Perlawanan secara kekerasan dan kemudian direspon dengan semangat yang sama, secara perlahan tetapi pasti akan merusak semangat globalisasi yang bertujuan membangun peradaban global yang berkeadaban dan berkeadilan. Sinyalemen Samuel Huntington dan Fukuyama tentang kemungkinan terjadinya “clash of civilization” tidak bisa abaikan, kalau warga dunia tidak menyadari apa yang terjadi. Dengan kasat mata bahaya itu sudah tampak misalnya gejala Islamopobhia di negara-negara Barat dan simbol-simbol ekslusifisme sebagai penentangan terhadap budaya Barat di negara Islam.

Di Indonesia, pengaruh radikalisme dan ektrimisme itu bisa dirasakan dan dilihat dengan mudah. Iklim kebebasan yang dibuka sejak reformasi pada 1998, memberi ruang luas berkembangnya radikalisme. Memang jumlah pemuda-pemuda Indonesia yang terpengaruh faham radikal tidaklah sebanding dengan jumlah mainstream umat Islam yang moderat. Akan tetapi karena mereka mempunyai militansi yang tinggi, terlatih secara militer (teror) dan adanya jaringan Internasional, maka keberadaannya mulai mengganggu ketentraman, ketertiban, stabilitas keamanan khususnya iklim toleransi beragama yang merupakan sendi utama peradaban Indonesia.

Nahdlatul Ulama berpandangan sudah saatnya negara secara lebih serius melibatkan Ormas-ormas Islam meluruskan faham-faham radikal tersebut. Terorisme dan radikalisme, tidak hanya bisa diselesaikan oleh pemerintah dan aparat keamanan saja. Melibatkan Ormas-ormas besar pendiri republik seperti NU dan Muhamadiyah merupakan langkah yang bijaksana untuk memoderasi pandangan-pandangan yang terlanjur ekstrim dan membentengi lingkungan internal masing-masing dari perembesan radikalisme. Adapun bentuk dan substansi moderasi tersebut diserahkan kepada masing-masing Ormas. Disamping itu pemerintah mengajak ormas-ormas tersebut untuk memikirkan konsep toleransi yang dapat memelihara iklim toleransi.

Pengaruh faham Al Qaeda dan ISIS yang sudah menjalar sekelompok warga bangsa itu perlu diluruskan terutama tentang faham khilafah Islamiyah, jihad, dan pengkafiran.

Pertama, Khilafah Islamiyah: Baik Al Qaedah maupun ISIS menganggap khilafah Islamiyah sebagai satu-satunya sistem politik Islam, sedang sistem selain itu dianggap kafir. Bedanya, Al Qaeda masih dalam bentuk wacana, sedangkan ISIS sudah memproklamirkan khilafah. Nahdlatul Ulama mengartikan khilafah Islamiyah bukanlah suatu sistem politik atau model negara, tetapi sebagai konsep kepemimpinan (Qur’an Surah Al Baqarah Ayat 30). Nahdlatul Ulama dan para ulama dari Ormas pendiri lain seperti Muhamadiyah, Sarikat Islam, dan kaum nasionalis lainnya telah menyepakati sistem politik yang didasarkan Pancasila sebagai ijtihad bersama, sehingga tidak memerlukan sistem politik lain.

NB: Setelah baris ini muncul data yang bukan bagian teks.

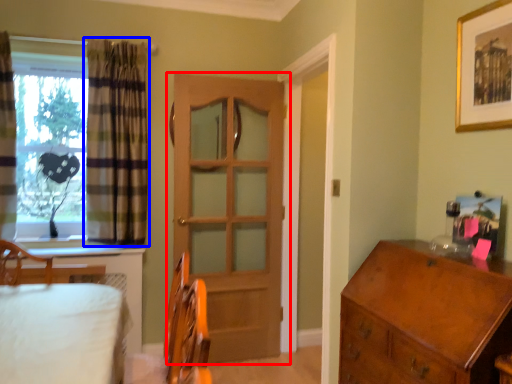 Question: Which object is further to the camera taking this photo, door (highlighted by a red box) or curtain (highlighted by a blue box)?

Choices:
 (A) door
 (B) curtain

Answer: (A) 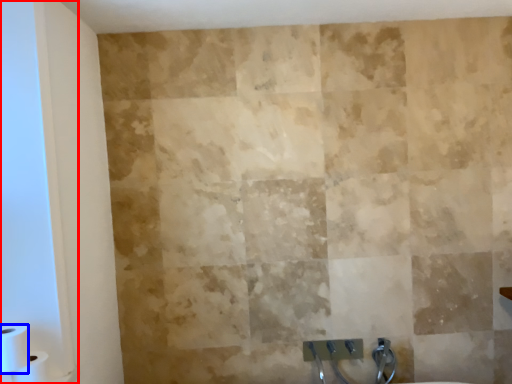 Question: Which point is closer to the camera, glass door (highlighted by a red box) or toilet paper (highlighted by a blue box)?

Choices:
 (A) glass door
 (B) toilet paper

Answer: (A) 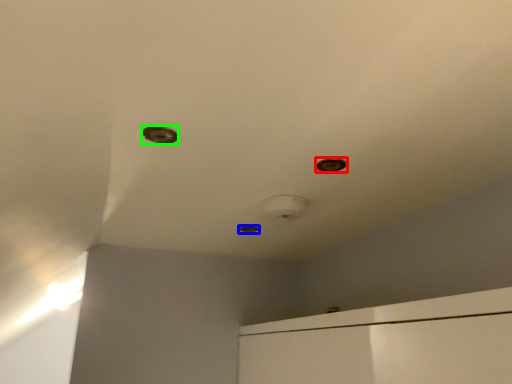 Question: Which is farther away from hole (highlighted by a red box)? hole (highlighted by a blue box) or hole (highlighted by a green box)?

Choices:
 (A) hole
 (B) hole

Answer: (A) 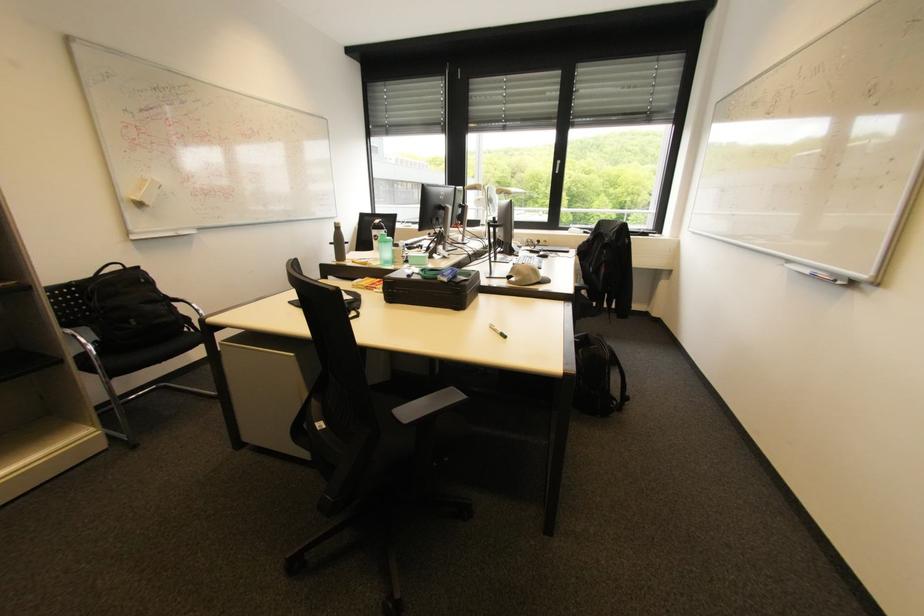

Kedua, tentang jihad: Al Qaeda dan ISIS mengartikan jihad dalam arti sempit yaitu hanya perang atau kekerasan. Sedang jihad dalam arti persuasif, pendidikan, dakwah dan kegiatan-kegiatan sosial lain dianggap bukan bagian dari jihad. Pandangan tersebut berbeda secara diametral dengan pandangan mayoritas ulama yang beranggapan bahwa jihad terbesar adalah melawan hawa nafsu. Sedangkan jihad dalam artian perang hanyalah sebagai jenis jihad. Bagi ulama NU, jihad tentu saja tidak bermakna sempit (qital), tetapi berarti luas termasuk membangun perdamaian dan ketertiban sebagai landasan peradaban dunia.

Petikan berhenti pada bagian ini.